Electrochemical Alkyne Semi‐Hydrogenation via Proton‐Coupled Electron Transfer on Cu(111) Surface

Abstract Electrocatalytic alkyne semi‐hydrogenation (EASH) powered by renewable electricity using water as a hydrogen donor provides a sustainable alternative to conventional thermocatalysis. However, the current EASH systems predominantly follow hydrogen atom transfer (HAT) pathways, which are prone to over‐hydrogenation and at the same time compete with the hydrogen evolution reaction. In this work, we report a proton‐coupled electron transfer (PCET) mechanism enabled on Cu(111) surface for highly efficient and selective EASH. Well‐defined two‐dimensional Cu nanosheets with exposed (111) facets achieve > 98% selectivity for electrochemical semi‐hydrogenation of 4‐aminophenylacetylene to 4‐vinylphenylamine in a membrane electrode assembly reactor. The Cu nanosheets can also efficiently remove 1%–8% alkyne impurities in alkene and exhibit broad substrate scope, stereoselectivity, as well as operational stability. In situ Raman spectroscopy measurements reveal that, during the PCET‐mediated EASH, the covalent adsorption of alkynes and their conversion to weakly bound planar intermediates facilitate the EASH process and suppress over‐hydrogenation.
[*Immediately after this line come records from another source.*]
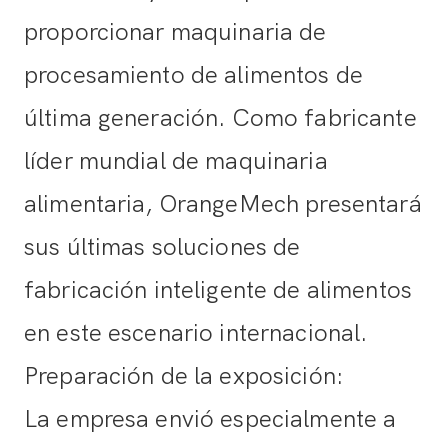
proporcionar maquinaria de
procesamiento de alimentos de
última generación. Como fabricante
líder mundial de maquinaria
alimentaria, OrangeMech presentará
sus últimas soluciones de
fabricación inteligente de alimentos
en este escenario internacional.
Preparación de la exposición:
La empresa envió especialmente a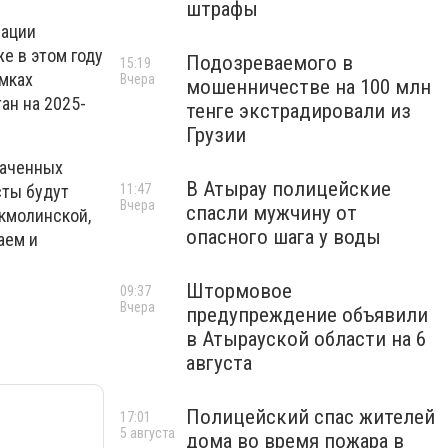
штрафы
зации
е в этом году
Подозреваемого в
15:19
мках
Вчера
мошенничестве на 100 млн
ан на 2025-
тенге экстрадировали из
Грузии
ваченных
В Атырау полицейские
11:47
сты будут
Вчера
спасли мужчину от
Акмолинской,
опасного шага у воды
аем и
Штормовое
09:37
Вчера
предупреждение объявили
в Атырауской области на 6
августа
Полицейский спас жителей
17:01
5 августа
дома во время пожара в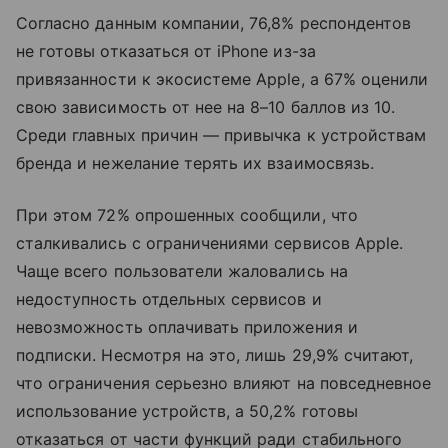
Согласно данным компании, 76,8% респондентов
не готовы отказаться от iPhone из-за
привязанности к экосистеме Apple, а 67% оценили
свою зависимость от нее на 8–10 баллов из 10.
Среди главных причин — привычка к устройствам
бренда и нежелание терять их взаимосвязь.
При этом 72% опрошенных сообщили, что
сталкивались с ограничениями сервисов Apple.
Чаще всего пользователи жаловались на
недоступность отдельных сервисов и
невозможность оплачивать приложения и
подписки. Несмотря на это, лишь 29,9% считают,
что ограничения серьезно влияют на повседневное
использование устройств, а 50,2% готовы
отказаться от части функций ради стабильного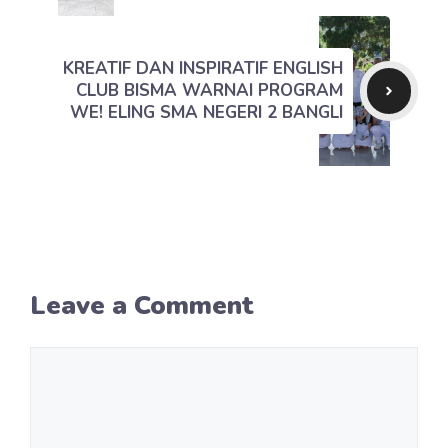
KREATIF DAN INSPIRATIF ENGLISH
CLUB BISMA WARNAI PROGRAM
WE! ELING SMA NEGERI 2 BANGLI
Leave a Comment
Comment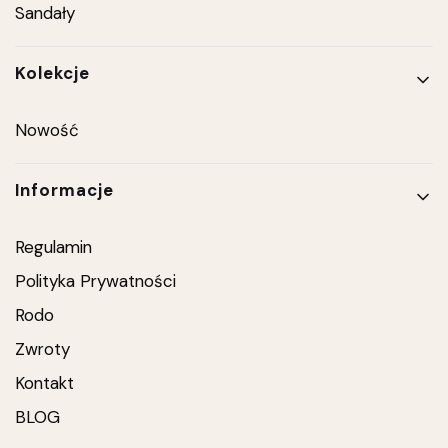
Sandały
Kolekcje
Nowość
Informacje
Regulamin
Polityka Prywatności
Rodo
Zwroty
Kontakt
BLOG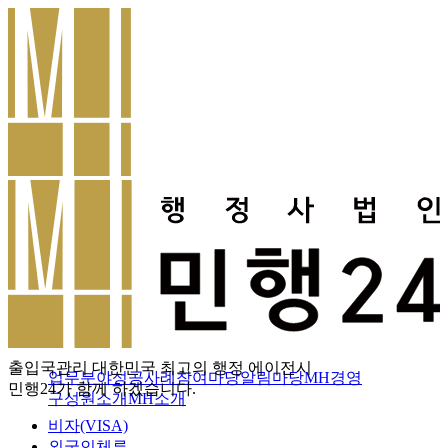
출입국관리
대한민국 최고의 행정 에이전시
업무분야
성공사례
참여마당
알림마당
MH경영
민행24가 함께 하겠습니다.
구성원소개
MH소개
비자(VISA)
외국인체류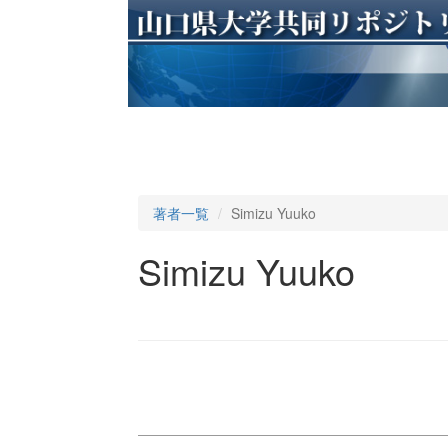
著者一覧
Simizu Yuuko
Simizu Yuuko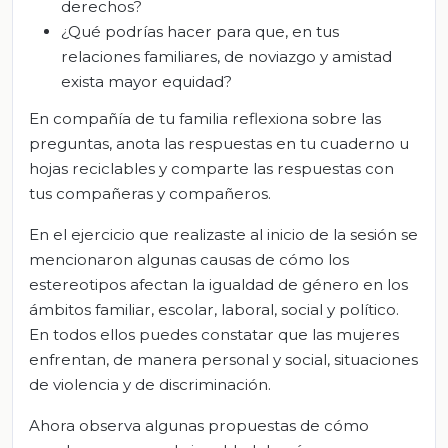
derechos?
¿Qué podrías hacer para que, en tus
relaciones familiares, de noviazgo y amistad
exista mayor equidad?
En compañía de tu familia reflexiona sobre las
preguntas, anota las respuestas en tu cuaderno u
hojas reciclables y comparte las respuestas con
tus compañeras y compañeros.
En el ejercicio que realizaste al inicio de la sesión se
mencionaron algunas causas de cómo los
estereotipos afectan la igualdad de género en los
ámbitos familiar, escolar, laboral, social y político.
En todos ellos puedes constatar que las mujeres
enfrentan, de manera personal y social, situaciones
de violencia y de discriminación.
Ahora observa algunas propuestas de cómo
Interfacial K + ‐structured and linearly hydrogen‐bonded water species further enhance EASH selectivity via proton supply and steric modulation. Radical scavenging and kinetic isotope effect studies, along with theoretical calculations, corroborate a PCET‐dominated mechanism on Cu(111) surface. This work establishes a PCET‐driven paradigm for selective hydrogenation beyond the conventional HAT pathways.